Un mystère profond comme ces abîmes nous sépare; vous ne me connaîtrez
jamais, avez-vous dit. Eh bien, Madame, je prétends aujourd'hui vous
connaître et vous rester inconnu. C'est vous dire, ajouta-t-il en voyant
la méfiance et la terreur se peindre sur les traits de Sabina, que je
me résigne à vous aimer davantage que je ne veux et ne puis prétendre à
être aimé de vous.
--Pourvu que nous restions amis, Léonce, dit lady G..., dominée tout à
coup par une angoisse qu'elle ne pouvait s'expliquer à elle-même, je
consens à vous laisser continuer ce badinage; sinon je veux retourner
tout de suite à la villa, me remettre sous la cloche de plomb de l'amour
conjugal.
--Si vous l'exigez, j'obéis; je redeviens homme du monde, et j'abandonne
la cure merveilleuse que vous m'avez permis d'entreprendre.
--Et dont vous répondez pourtant! Ce serait dommage.

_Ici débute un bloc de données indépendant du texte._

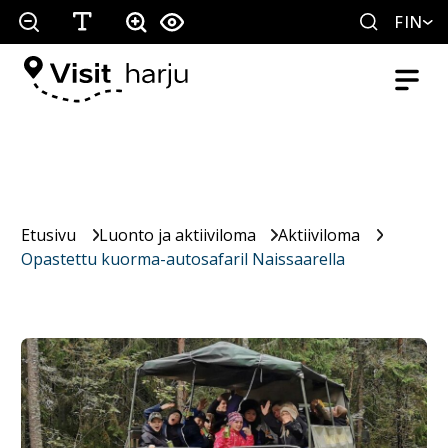
FIN
Etusivu
Luonto ja aktiiviloma
Aktiiviloma
Opastettu kuorma-autosafaril Naissaarella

--J'en puis répondre encore si vous ne résistez pas. Une révolution
complète, inouïe, peut s'opérer aujourd'hui dans votre vie morale et
intellectuelle, si vous abjurez jusqu'à ce soir l'empire de votre
volonté.
--Mais quelle confiance faut-il donc avoir en votre honneur pour se
soumettre à ce point?
--Me croyez-vous capable d'en abuser? Vous pouvez vous faire reconduire
à la villa par le curé. Moi, je vais dans la montagne chercher des
aigles moins prudents et moins soupçonneux.
--Avec Madeleine, sans doute?
--Pourquoi non?
--Eh bien, l'amitié a ses jalousies comme l'amour: vous n'irez pas sans
moi.
--Partons donc!
--Partons!
Lady G... se leva avec une sorte d'impétuosité, et prit le bras de
l'oiselière sous le sien, comme si elle eût voulu s'emparer d'une proie.
En un clin d'oeil les enfants reportèrent dans la voiture l'attirail du
déjeuner. Tout fut lavé, rangé et emballé comme par magie. La négresse,
semblable à une sibylle affairée, présidait à l'opération; la libéralité
de Léonce donnait des ailes aux plus paresseux et de l'adresse aux
plus gauches. Il me semble, lui dit Sabina en les voyant courir, que
j'assiste à la noce fantastique du conte de _Gracieuse et Percinet_;
lorsque l'errante princesse ouvre dans la forêt la boîte enchantée, on
en voit sortir une armée de marmitons en miniature et de serviteurs de
toute sorte qui mettent la broche, font la cuisine et servent un repas
merveilleux à la joyeuse bande des Lilliputiens, le tout en chantant et
en dansant, comme font ces petits pages rustiques.
--L'apologue est plus vrai ici que vous ne pensez, répondit Léonce.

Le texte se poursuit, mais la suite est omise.